> **What to work on**: Return all lines of the data in which the string "resolution" occurs.

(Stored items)

********

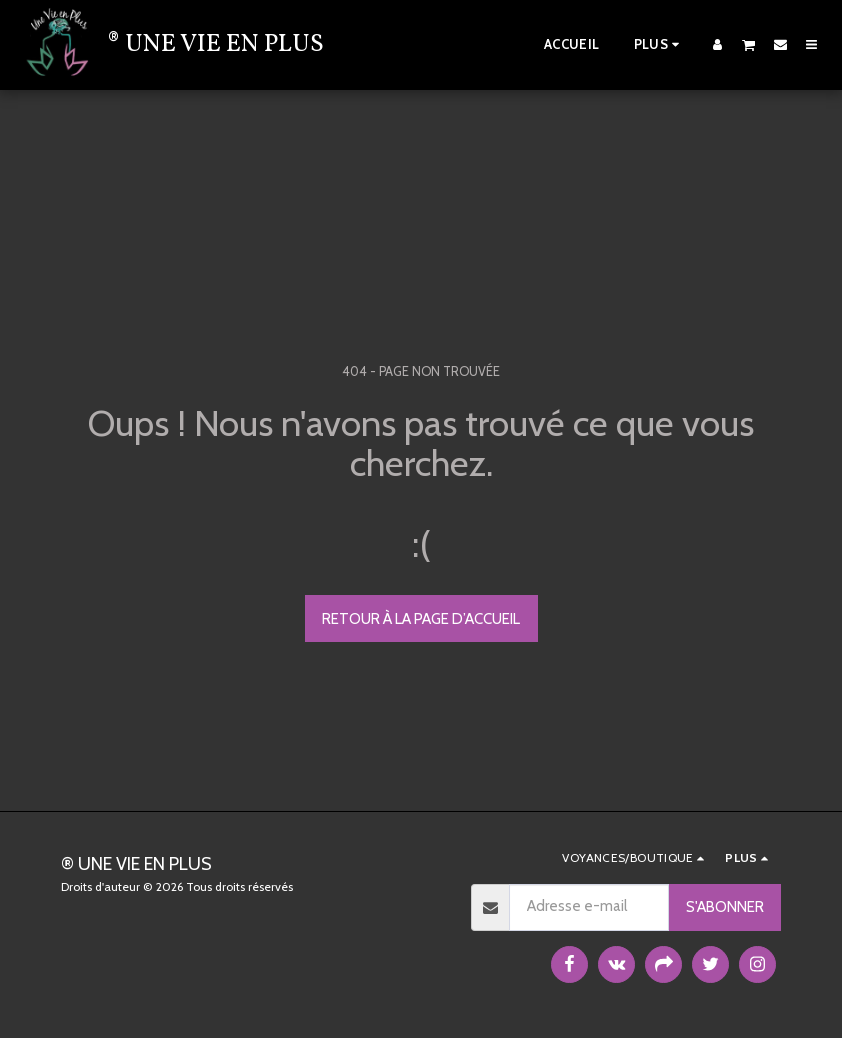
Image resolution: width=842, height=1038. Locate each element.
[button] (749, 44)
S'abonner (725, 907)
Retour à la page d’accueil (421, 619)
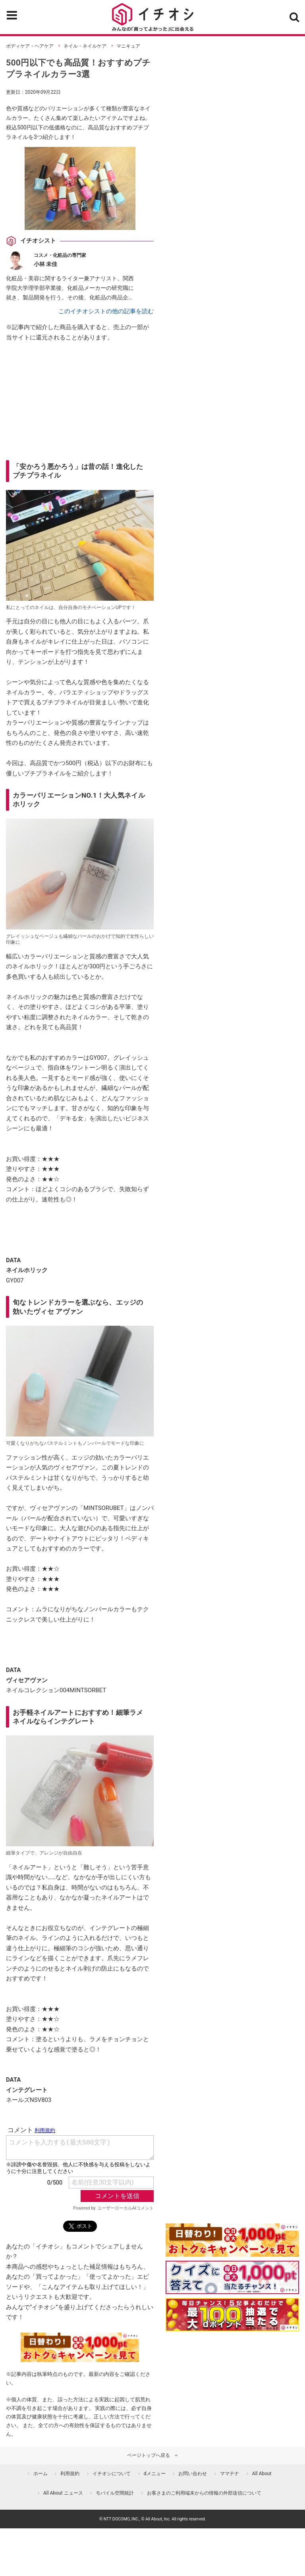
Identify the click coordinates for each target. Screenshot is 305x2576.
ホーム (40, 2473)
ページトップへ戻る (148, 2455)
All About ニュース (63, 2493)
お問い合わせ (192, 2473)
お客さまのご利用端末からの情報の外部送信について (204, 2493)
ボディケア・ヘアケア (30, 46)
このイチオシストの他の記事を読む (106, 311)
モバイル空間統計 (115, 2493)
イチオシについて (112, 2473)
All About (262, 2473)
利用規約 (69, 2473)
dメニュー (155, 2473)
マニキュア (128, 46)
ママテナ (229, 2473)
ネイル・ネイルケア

********

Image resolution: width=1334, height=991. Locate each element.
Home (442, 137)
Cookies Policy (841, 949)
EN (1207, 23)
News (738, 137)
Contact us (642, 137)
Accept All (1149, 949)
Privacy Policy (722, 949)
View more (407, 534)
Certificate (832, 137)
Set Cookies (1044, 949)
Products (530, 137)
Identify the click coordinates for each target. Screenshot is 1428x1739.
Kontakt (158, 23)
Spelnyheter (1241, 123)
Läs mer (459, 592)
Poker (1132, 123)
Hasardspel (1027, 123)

********

> **Result**:
Image resolution: width=842, height=1038. Locate each element.
Image resolution: width=1334, height=991. Locate each element.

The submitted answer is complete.